● Goal of the exercise:
Transcribe the full listing, keeping every word as it stands.
· · · · · · ·
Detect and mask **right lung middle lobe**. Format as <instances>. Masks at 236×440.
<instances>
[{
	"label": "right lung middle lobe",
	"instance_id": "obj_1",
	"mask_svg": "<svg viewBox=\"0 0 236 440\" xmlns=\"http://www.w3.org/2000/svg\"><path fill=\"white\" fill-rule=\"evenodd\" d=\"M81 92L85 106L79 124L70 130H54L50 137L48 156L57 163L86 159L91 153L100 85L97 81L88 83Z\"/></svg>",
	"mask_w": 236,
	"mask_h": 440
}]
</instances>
· · · · · · ·
● Response to this task:
Detect and mask **right lung middle lobe**. Format as <instances>. Masks at 236×440.
<instances>
[{
	"label": "right lung middle lobe",
	"instance_id": "obj_1",
	"mask_svg": "<svg viewBox=\"0 0 236 440\" xmlns=\"http://www.w3.org/2000/svg\"><path fill=\"white\" fill-rule=\"evenodd\" d=\"M81 92L85 106L79 124L70 130H54L50 137L48 156L57 163L86 159L91 153L100 85L97 81L88 83Z\"/></svg>",
	"mask_w": 236,
	"mask_h": 440
}]
</instances>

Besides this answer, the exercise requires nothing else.